Avi's journey to create Moonshot


Deciding a game idea

“Moonshot” – what a fantastic theme suggested by the Github Game Off! I immediately had so many ideas that for the first two weeks of the jam couldn’t decide on what I wanted to do! I wanted to make something chaotic + unpredictable, and fun to watch while playing. The concept of chaotic systems stuck with me:

a small change in one state of a deterministic nonlinear system can result in large differences in a later state

Choas with Gravity!

After discussions with my housemates, I decided to do something with Newtonian gravity! I liked the idea of having something neat and tidy and throwing something into the clean mixture to disturb the sanctity of the environment.

I started with coding up Newtonian Gravity for a bunch of bodies randomly thrown in the camera’s view:

Orbits

After coding up Newtonian Gravity, I realised that it might be fun to try to get some things in orbit! However, having many bodies influencing one other might make stable orbits hard to achieve. Hence, I decided to hard code some circular orbits:

The circular orbits would be my clean starting point that would then get disrupted by some external influence (i.e. the player :D ).

Chuck in some rockets

On taking a look at the hardcoded orbits, my game idea evolved. I imagined it’d be fun to have rockets (human-controlled objects) that would have to navigate safely to a destination! Maybe Interstellar golf? A colonisation game? A turn based-two player mode where the first to colonise the entire system wins? So many choices! I proceeded with coding up a rocket to be gravitationally influenced by the objects in stable orbits:

First Release

Playing around with the rockets helped sharpen the final game concept. I decided to make a game where the player has to slingshot rockets from planet to planet, without crashing into stars or getting yeeted from the system (going off-screen).

To work towards the idea, I initialised a starting and destination planet and tested the game out. It was very satisfying to watch the rocket navigate a successful journey! After adding some UI, I created a beta release of the game and shared it with some friends try it out!

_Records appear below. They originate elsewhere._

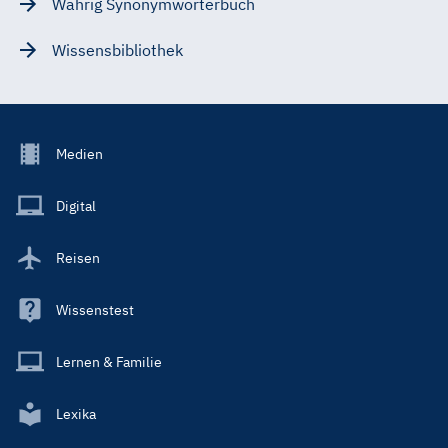
Wahrig Synonymwörterbuch
Wissensbibliothek
Footer
Medien
Menu
Main
Digital
Reisen
Wissenstest
Lernen & Familie
Lexika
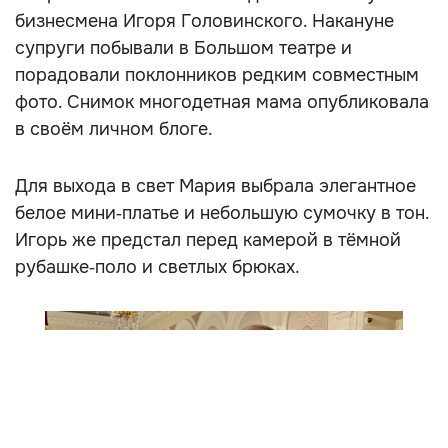
бизнесмена Игоря Головинского. Накануне
супруги побывали в Большом театре и
порадовали поклонников редким совместным
фото. Снимок многодетная мама опубликовала
в своём личном блоге.
Для выхода в свет Мария выбрала элегантное
белое мини‑платье и небольшую сумочку в тон.
Игорь же предстал перед камерой в тёмной
рубашке‑поло и светлых брюках.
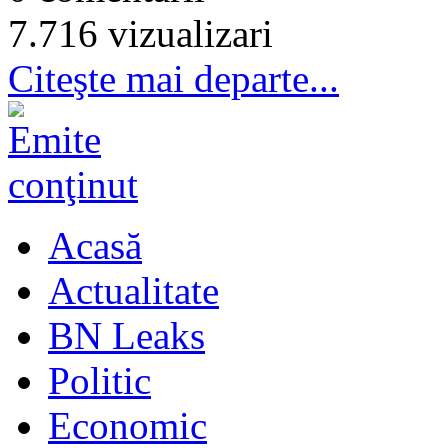
7.716 vizualizari
Citeşte mai departe...
Acasă
Actualitate
BN Leaks
Politic
Economic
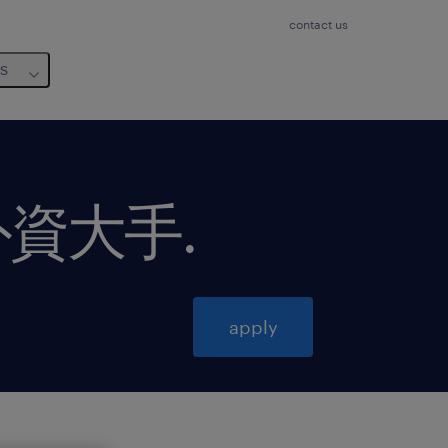
contact us
us
外資大手
.
apply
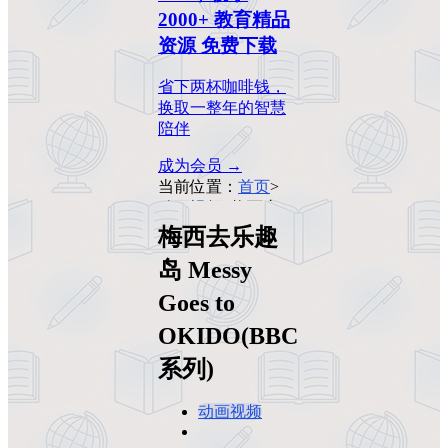
2000+ 教育精品
资源 免费下载
省下两杯咖啡钱，
换取一整年的智慧
陪伴
成为会员 →
当前位置：
首页
>
动画视频
>
梅西去
乐趣岛 Messy Goes
梅西去乐趣
to OKIDO(BBC系
岛 Messy
列)
Goes to
OKIDO(BBC
系列)
动画视频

A couple of hours later, I got some responses. The feedback was universally the same.

“Avi, your game is TOO HARD”

My friends found the game frustratingly challenging because they found it had to predict the rocket’s trajectory. Their feedback made me realise: understanding and predicting the effects of gravity can be tough! The difficulty most likely arises due to the distance-squared term that decreases the gravitational influence between two objects exponentially, the more separated they. After some googling, I found quite a few posts about how our brains have trouble understanding exponential functions.

Following this, I started to consider: can I bend the laws of physics and change the distance-squared relation to a linear distance relation? Change r^2 into r in the Newtonian gravity equation. Hopefully, Newton won’t mind.

“Linear” gravity

I sent across a new version of the game with “linear” gravity to my friends to gauge if this might make the game easier. To my surprise, even though it’s unnatural, they had an easier time (and hence had more fun) playing the game!

If you’d like to decide for yourself which version of gravity is easier/harder to intuit, try out my game! You can change the laws of the game’s physics in options.

Future work

Sonification

It’d be cool if I could sonify the orbits, similar to how SYSTEM Sounds has done for the TRAPPIST-1 planetary system. I tried this out with Rohan Datta (see this pull request), but gosh, it sounded terrible! Maybe I need to have better sound files?

Level variation

It’d be nice to have a variety of levels. Right now the levels are of the same flavour: 3 stars, each with 1 planet. I can add in more planets, and deeper layered orbits (make planets orbit other planets). Or even have some stars without planets. These variations might make the game more entertaining!

Get others involved?

The most probable scenario: I am likely to get more excited about other projects, and might not come back to this one (lol). Hence, I’ll clean up the repo and hope that someone might be able to make use or build upon this work in the future!